How Teachers Feel About the Death of the Snow Day

“Most teachers believe snow days should be snow days; a day off to rest, relax, rejuvenate, and enjoy the snow. A few snow days spread throughout the winter months is honestly what keeps teachers going, especially through the long months between January and March, where few breaks are built into the calendar. I think we need them now more than ever, as this time is being called The Great Resignation. Teachers are leaving the field of education in droves,” says Riggs. 

Beal even goes so far as to call the death of the snow day a tragedy. “Don't get me wrong. Learning is important. Why else would I be in education? But childhood is important, too. Kids should have time to be kids,” Beal continues.   

On the flip side, some administrators, like André Teixeira, founder and director of Lusa Language School, believe the death of the snow day is necessary to ensure students don’t fall even further behind. “We didn't have classroom time for almost two years, and both students and teachers experienced difficulties in a fully virtual learning environment. Although snow days are a treasured part of childhood, I agree that schools should use them for virtual classes, even just for a few hours,” said Teixeira.

Sledding in Central Park, Manhattan, New York, USA.Photo credit: Tim Clayton - Corbis / Getty

Even Parents Miss Snow Days

Interestingly, the teachers we spoke with expressed opinions that clearly differ from those of school administrators. But even parents have chimed in expressing their frustration regarding the death of the snow day.


“Virtual learning days are honestly a hassle for parents,” said Brandon Walsh of Dad’s Agree. “All devices must be set up. Breakfast needs to be made and served. I also have to ensure that the kids are attentive while they take their lessons, and I have absolutely no time to do anything else like finishing chores.”

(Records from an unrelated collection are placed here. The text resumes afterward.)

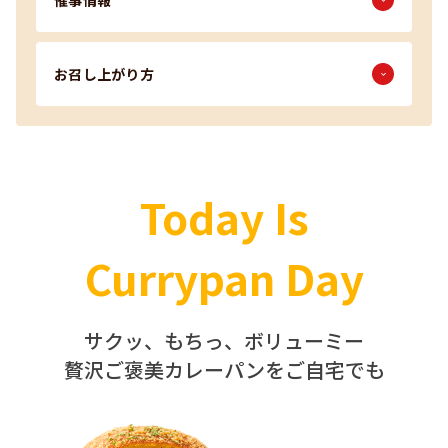
お召し上がり方
Today Is
Currypan Day
サクッ、もちっ、ボリューミー
贅沢ご褒美カレーパンをご自宅でも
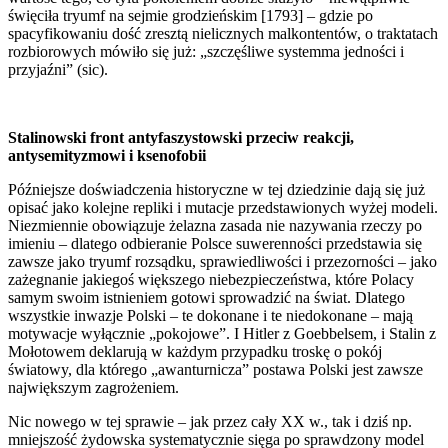
święciła tryumf na sejmie grodzieńskim [1793] – gdzie po
spacyfikowaniu dość zresztą nielicznych malkontentów, o traktatach
rozbiorowych mówiło się już: „szczęśliwe systemma jedności i
przyjaźni” (sic).
Stalinowski front antyfaszystowski przeciw reakcji,
antysemityzmowi i ksenofobii
Późniejsze doświadczenia historyczne w tej dziedzinie dają się już
opisać jako kolejne repliki i mutacje przedstawionych wyżej modeli.
Niezmiennie obowiązuje żelazna zasada nie nazywania rzeczy po
imieniu – dlatego odbieranie Polsce suwerenności przedstawia się
zawsze jako tryumf rozsądku, sprawiedliwości i przezorności – jako
zażegnanie jakiegoś większego niebezpieczeństwa, które Polacy
samym swoim istnieniem gotowi sprowadzić na świat. Dlatego
wszystkie inwazje Polski – te dokonane i te niedokonane – mają
motywacje wyłącznie „pokojowe”. I Hitler z Goebbelsem, i Stalin z
Mołotowem deklarują w każdym przypadku troskę o pokój
światowy, dla którego „awanturnicza” postawa Polski jest zawsze
największym zagrożeniem.
Nic nowego w tej sprawie – jak przez cały XX w., tak i dziś np.
mniejszość żydowska systematycznie sięga po sprawdzony model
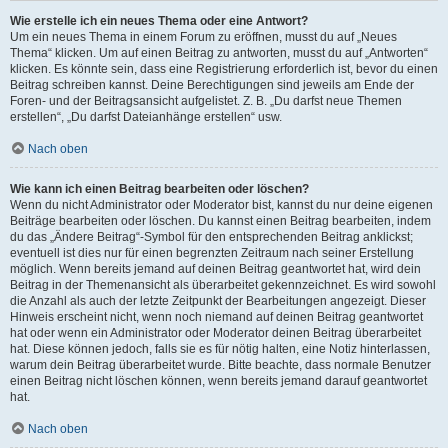
Wie erstelle ich ein neues Thema oder eine Antwort?
Um ein neues Thema in einem Forum zu eröffnen, musst du auf „Neues
Thema“ klicken. Um auf einen Beitrag zu antworten, musst du auf „Antworten“
klicken. Es könnte sein, dass eine Registrierung erforderlich ist, bevor du einen
Beitrag schreiben kannst. Deine Berechtigungen sind jeweils am Ende der
Foren- und der Beitragsansicht aufgelistet. Z. B. „Du darfst neue Themen
erstellen“, „Du darfst Dateianhänge erstellen“ usw.
Nach oben
Wie kann ich einen Beitrag bearbeiten oder löschen?
Wenn du nicht Administrator oder Moderator bist, kannst du nur deine eigenen
Beiträge bearbeiten oder löschen. Du kannst einen Beitrag bearbeiten, indem
du das „Ändere Beitrag“-Symbol für den entsprechenden Beitrag anklickst;
eventuell ist dies nur für einen begrenzten Zeitraum nach seiner Erstellung
möglich. Wenn bereits jemand auf deinen Beitrag geantwortet hat, wird dein
Beitrag in der Themenansicht als überarbeitet gekennzeichnet. Es wird sowohl
die Anzahl als auch der letzte Zeitpunkt der Bearbeitungen angezeigt. Dieser
Hinweis erscheint nicht, wenn noch niemand auf deinen Beitrag geantwortet
hat oder wenn ein Administrator oder Moderator deinen Beitrag überarbeitet
hat. Diese können jedoch, falls sie es für nötig halten, eine Notiz hinterlassen,
warum dein Beitrag überarbeitet wurde. Bitte beachte, dass normale Benutzer
einen Beitrag nicht löschen können, wenn bereits jemand darauf geantwortet
hat.
Nach oben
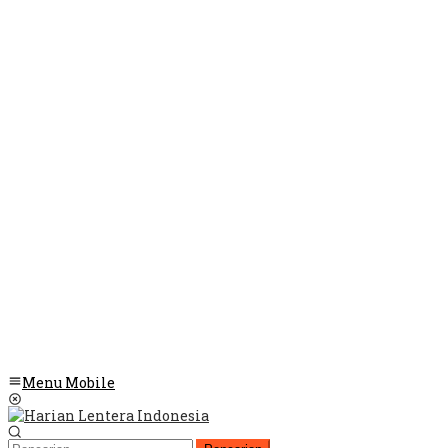
Menu Mobile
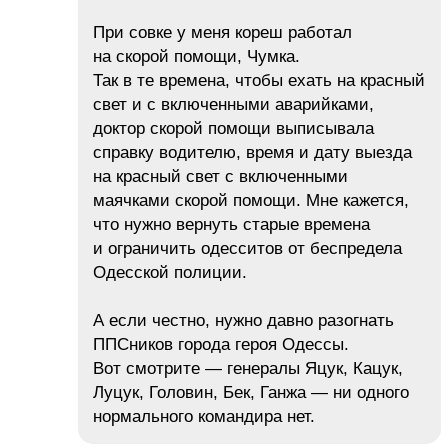
При совке у меня кореш работал
на скорой помощи, Чумка.
Так в те времена, чтобы ехать на красный
свет и с включенными аварийками,
доктор скорой помощи выписывала
справку водителю, время и дату выезда
на красный свет с включенными
маячками скорой помощи. Мне кажется,
что нужно вернуть старые времена
и ограничить одесситов от беспредела
Одесской полиции.
А если честно, нужно давно разогнать
ППСников города героя Одессы.
Вот смотрите — генералы Яцук, Кацук,
Луцук, Головин, Бек, Ганжа — ни одного
нормального командира нет.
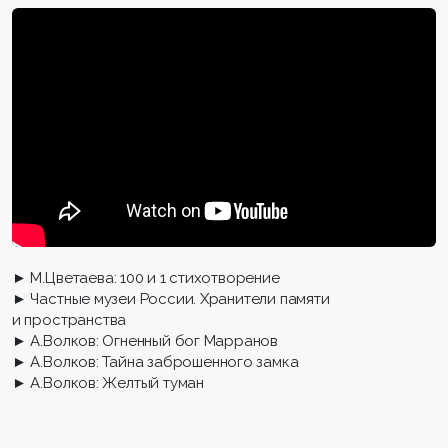
► М.Цветаева: 100 и 1 стихотворение
► Частные музеи России. Хранители памяти
и пространства
► А.Волков: Огненный бог Марранов
► А.Волков: Тайна заброшенного замка
► А.Волков: Желтый туман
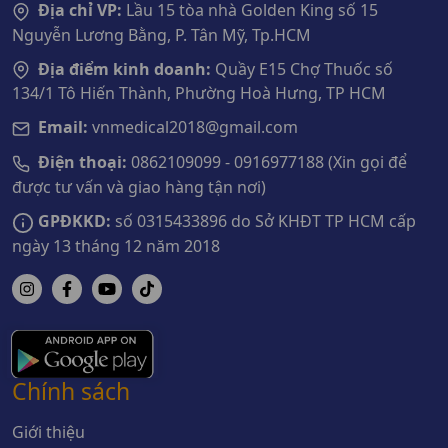
Địa chỉ VP:
Lầu 15 tòa nhà Golden King số 15
Nguyễn Lương Bằng, P. Tân Mỹ, Tp.HCM
Địa điểm kinh doanh:
Quầy E15 Chợ Thuốc số
134/1 Tô Hiến Thành, Phường Hoà Hưng, TP HCM
Email:
vnmedical2018@gmail.com
Điện thoại:
0862109099 - 0916977188 (Xin gọi để
được tư vấn và giao hàng tận nơi)
GPĐKKD:
số 0315433896 do Sở KHĐT TP HCM cấp
ngày 13 tháng 12 năm 2018
Chính sách
Giới thiệu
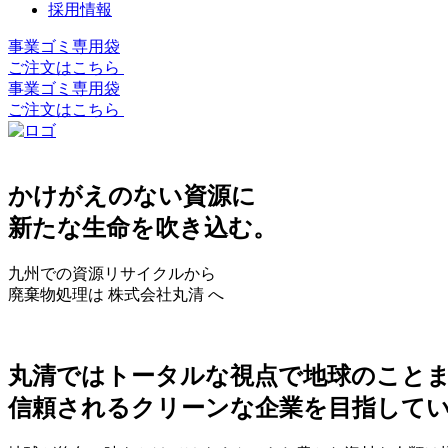
採用情報
事業ゴミ専用袋
ご注文はこちら
事業ゴミ専用袋
ご注文はこちら
かけがえのない資源に
新たな生命を吹き込む。
九州での資源リサイクルから
廃棄物処理は 株式会社丸清 へ
丸清ではトータルな視点で地球のこと
信頼されるクリーンな企業を目指して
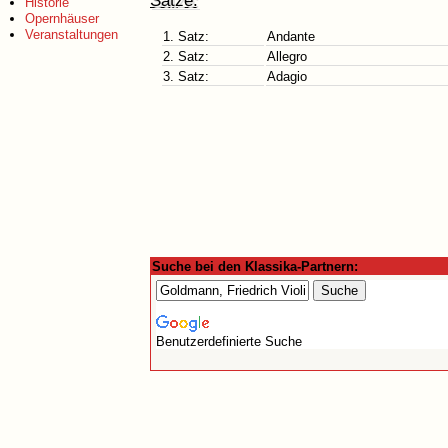
Sätze:
Historie
Opernhäuser
Veranstaltungen
1. Satz:
Andante
2. Satz:
Allegro
3. Satz:
Adagio
Suche bei den Klassika-Partnern:
Benutzerdefinierte Suche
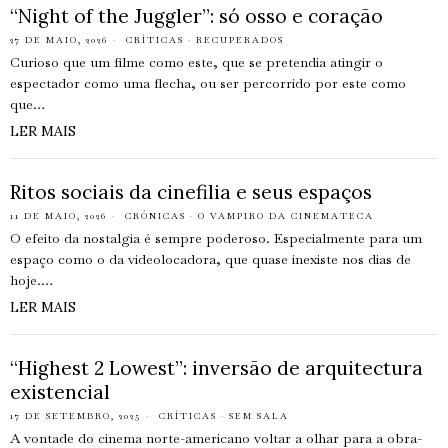
“Night of the Juggler”: só osso e coração
27 DE MAIO, 2026
CRÍTICAS
·
RECUPERADOS
Curioso que um filme como este, que se pretendia atingir o
espectador como uma flecha, ou ser percorrido por este como
que…
LER MAIS
Ritos sociais da cinefilia e seus espaços
11 DE MAIO, 2026
CRÓNICAS
·
O VAMPIRO DA CINEMATECA
O efeito da nostalgia é sempre poderoso. Especialmente para um
espaço como o da videolocadora, que quase inexiste nos dias de
hoje.…
LER MAIS
“Highest 2 Lowest”: inversão de arquitectura
existencial
17 DE SETEMBRO, 2025
CRÍTICAS
·
SEM SALA
A vontade do cinema norte-americano voltar a olhar para a obra-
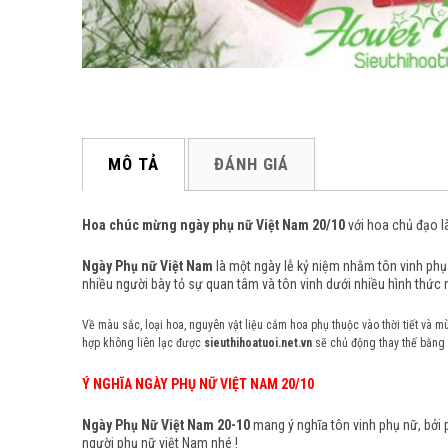
MÔ TẢ
ĐÁNH GIÁ
Hoa chúc mừng ngày phụ nữ Việt Nam 20/10
với hoa chủ đạo là
Ngày Phụ nữ Việt Nam
là một ngày lễ kỷ niệm nhằm tôn vinh ph
nhiều người bày tỏ sự quan tâm và tôn vinh dưới nhiều hình thức 
Về màu sắc, loại hoa, nguyên vật liệu cắm hoa phụ thuộc vào thời tiết và m
hợp không liên lạc được
sieuthihoatuoi.net.vn
sẽ chủ động thay thế bằng 
Ý NGHĨA NGÀY PHỤ NỮ VIỆT NAM 20/10
Ngày Phụ Nữ Việt Nam 20-10
mang ý nghĩa tôn vinh phụ nữ, bởi p
người phụ nữ việt Nam nhé !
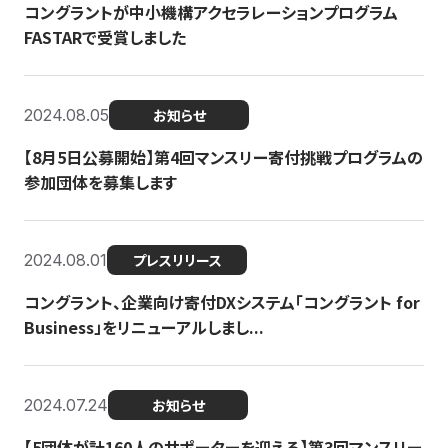
コングラントが中小機構アクセラレーションプログラム
FASTARで受賞しました
2024.08.05
お知らせ
【8月5日公募開始】第4回マンスリー寄付挑戦プログラムの
参加団体を募集します
2024.08.01
プレスリリース
コングラント、企業向け寄付DXシステム「コングラント for
Business」をリニューアルしまし...
2024.07.24
お知らせ
【5団体が計160人のサポーターを迎える】​​第3回マンスリー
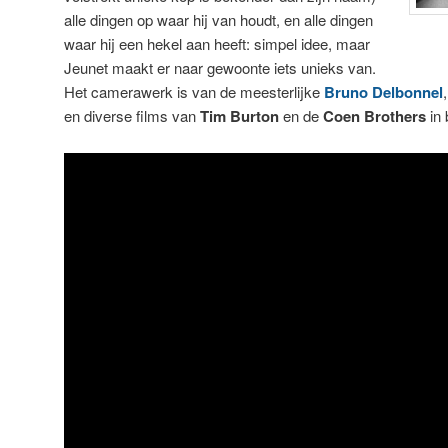
alle dingen op waar hij van houdt, en alle dingen
waar hij een hekel aan heeft: simpel idee, maar
Jeunet maakt er naar gewoonte iets unieks van.
Het camerawerk is van de meesterlijke
Bruno Delbonnel
en diverse films van
Tim Burton
en de
Coen Brothers
in 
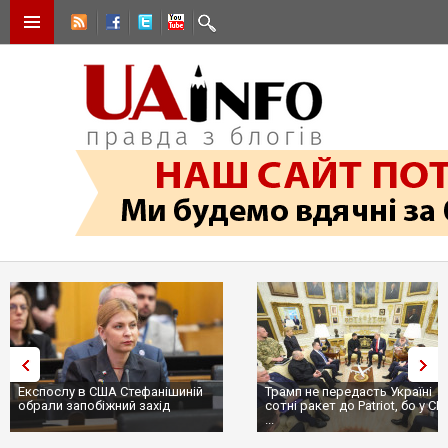
Експослу в США Стефанішиній
Трамп не передасть Україні
обрали запобіжний захід
сотні ракет до Patriot, бо у С
...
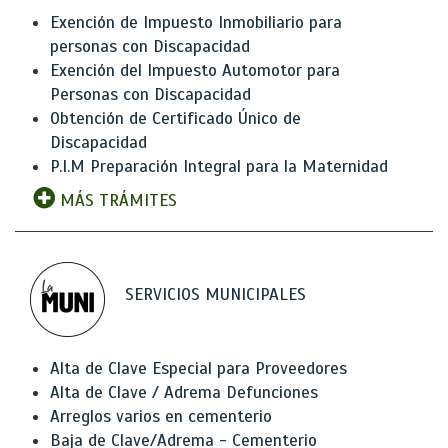
Exención de Impuesto Inmobiliario para
personas con Discapacidad
Exención del Impuesto Automotor para
Personas con Discapacidad
Obtención de Certificado Único de
Discapacidad
P.I.M Preparación Integral para la Maternidad
MÁS TRÁMITES
SERVICIOS MUNICIPALES
Alta de Clave Especial para Proveedores
Alta de Clave / Adrema Defunciones
Arreglos varios en cementerio
Baja de Clave/Adrema - Cementerio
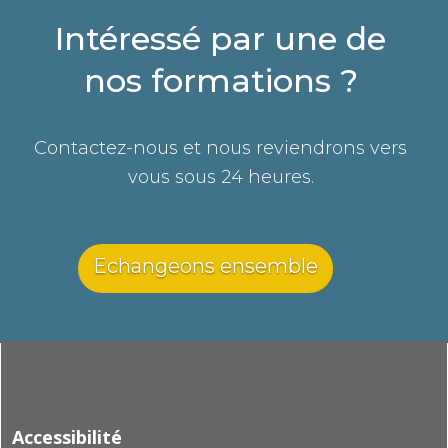
Intéressé par une de
nos formations ?
Contactez-nous et nous reviendrons vers
vous sous 24 heures.
Echangeons ensemble
Accessibilité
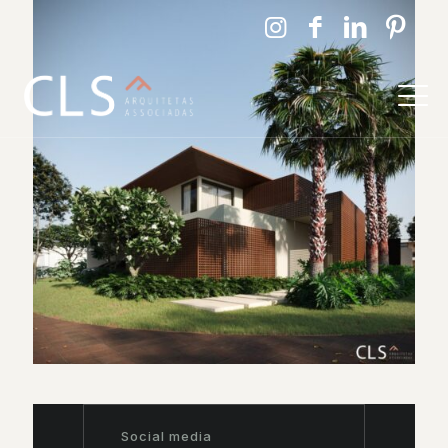
Social media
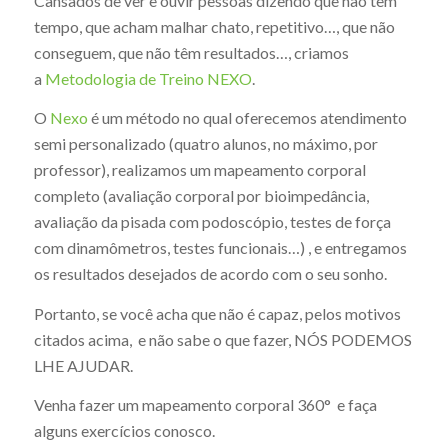
Cansados de ver e ouvir pessoas dizendo que não têm
tempo, que acham malhar chato, repetitivo…, que não
conseguem, que não têm resultados…, criamos
a
Metodologia de Treino NEXO
.
O
Nexo
é um método no qual oferecemos atendimento
semi personalizado (quatro alunos, no máximo, por
professor), realizamos um mapeamento corporal
completo (avaliação corporal por bioimpedância,
avaliação da pisada com podoscópio, testes de força
com dinamômetros, testes funcionais…) , e entregamos
os resultados desejados de acordo com o seu sonho.
Portanto, se você acha que não é capaz, pelos motivos
citados acima, e não sabe o que fazer, NÓS PODEMOS
LHE AJUDAR.
Venha fazer um mapeamento corporal 360° e faça
alguns exercícios conosco.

Related: Things They Don't Teach in School Anymore — and What Kids Are Learning Instead

Most of the parents we spoke with talked about how much they miss snow days. One reason is that these unexpected days off give parents a breather from rushing everyone to get ready in the morning. It gives the whole family a chance to slow down in our go-go-go society. Most of all, though, parents miss the magic of snow days for their kids. 

“As a mom, I miss the excitement my kids would get when they woke up to a snow day,” said Victoria Taylor of Best Case Parenting. Taylor said in the days of snow days, her kids would race to the windows to see if it was really snowing outside, and then they would spend the rest of the day playing in the snow. “With ‌virtual learning, our magical snow days are no more,” added Niki Yarnot, a mom of three boys. “I miss the opportunity to slow down; to cuddle in our jammies, looking out in wonder at the quiet, white world.”

Snow days were more like holidays for Walsh and his kids. “I wish we could go back to when the kids would go out and have snow fights. Building a snowman was also something that we really looked forward to as a family. I hope things can return to normal and we can enjoy these little things again,” he said. 

What was once a sweet, special treat for children is now just nostalgic memory lost to COVID and technology. Yarnot said it best. “The magic of childhood is a fleeting thing, and snow days with the kids were one of the few moments that we, as adults, got to revisit that magic. Let's not lose that rare and wonderful gift.”